Task requirements — Beginning with the line that holds "CONTINUAR..." and ending with the last line, please repeat the entries exactly and omit the pictures.

Dataset extract —
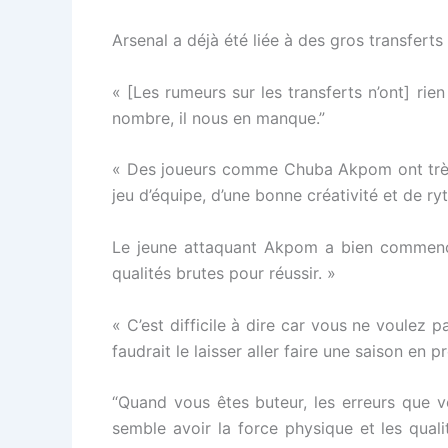
Arsenal a déjà été liée à des gros transfert
« [Les rumeurs sur les transferts n’ont] rie
nombre, il nous en manque.”
« Des joueurs comme Chuba Akpom ont très 
jeu d’équipe, d’une bonne créativité et de 
Le jeune attaquant Akpom a bien commencé 
qualités brutes pour réussir. »
« C’est difficile à dire car vous ne voulez pas
faudrait le laisser aller faire une saison en p
“Quand vous êtes buteur, les erreurs que vo
semble avoir la force physique et les qual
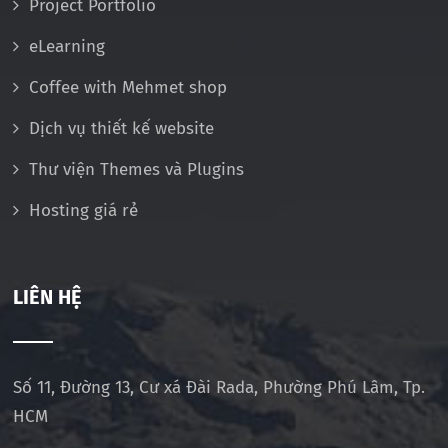
Project Portfolio
eLearning
Coffee with Mehmet shop
Dịch vụ thiết kế website
Thư viện Themes và Plugins
Hosting giá rẻ
LIÊN HỆ
Số 11, Đường 13, Cư xá Đài Rada, Phường Phú Lâm, Tp.
HCM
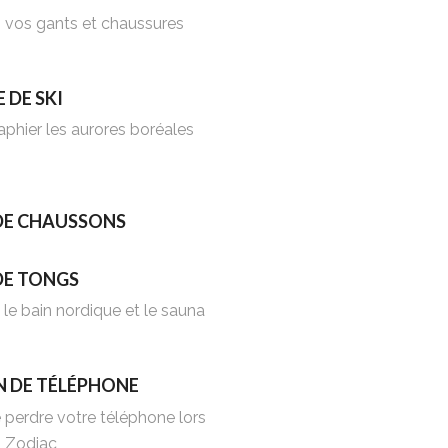
s vos gants et chaussures
 DE SKI
phier les aurores boréales
 DE CHAUSSONS
DE TONGS
 le bain nordique et le sauna
 DE TÉLÉPHONE
e perdre votre téléphone lors
n Zodiac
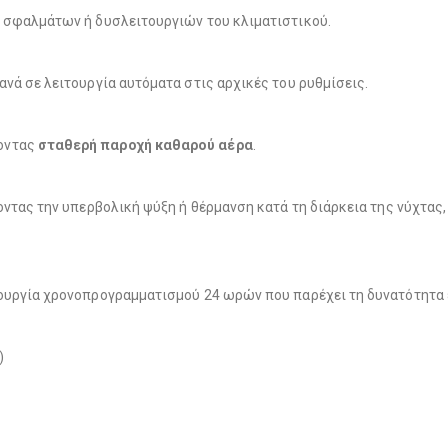
η σφαλμάτων ή δυσλειτουργιών του κλιματιστικού.
ανά σε λειτουργία αυτόματα στις αρχικές του ρυθμίσεις.
ζοντας
σταθερή παροχή καθαρού αέρα
.
ποντας την υπερβολική ψύξη ή θέρμανση κατά τη διάρκεια της νύχτα
τουργία χρονοπρογραμματισμού 24 ωρών που παρέχει τη δυνατότητα
)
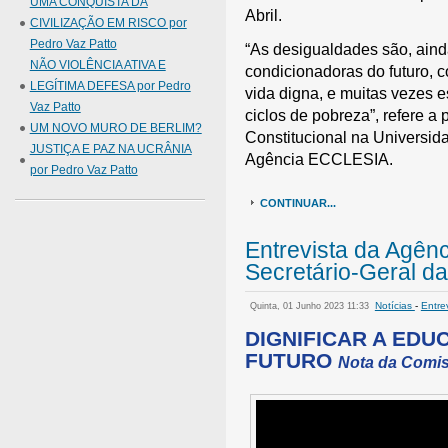
UMA CONQUISTA DA
Abril.
CIVILIZAÇÃO EM RISCO por
Pedro Vaz Patto
“As desigualdades são, aind
NÃO VIOLÊNCIA ATIVA E
condicionadoras do futuro, 
LEGÍTIMA DEFESA por Pedro
vida digna, e muitas vezes 
Vaz Patto
ciclos de pobreza”, refere a
UM NOVO MURO DE BERLIM?
Constitucional na Universid
JUSTIÇA E PAZ NA UCRÂNIA
Agência ECCLESIA.
por Pedro Vaz Patto
CONTINUAR...
Entrevista da Agênc
Secretário-Geral d
Notícias
-
Entre
Quinta, 01 Junho 2023 11:33
DIGNIFICAR A EDU
FUTURO
Nota da Comis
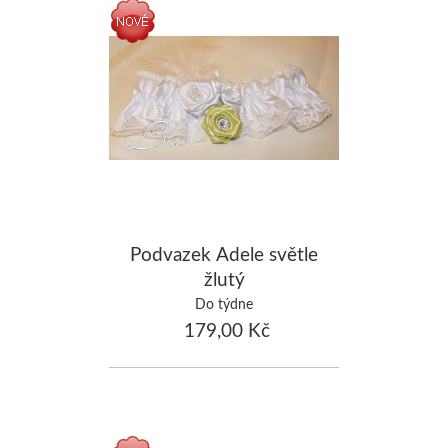
Podvazek Adele světle
žlutý
Do týdne
179,00 Kč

Problem solution —
CONTINUAR...
Entrevista da Agênc
Secretário-Geral d
Notícias
-
Entre
Quinta, 01 Junho 2023 11:33
DIGNIFICAR A EDU
FUTURO
Nota da Comis
Podvazek Adele světle
žlutý
Do týdne
179,00 Kč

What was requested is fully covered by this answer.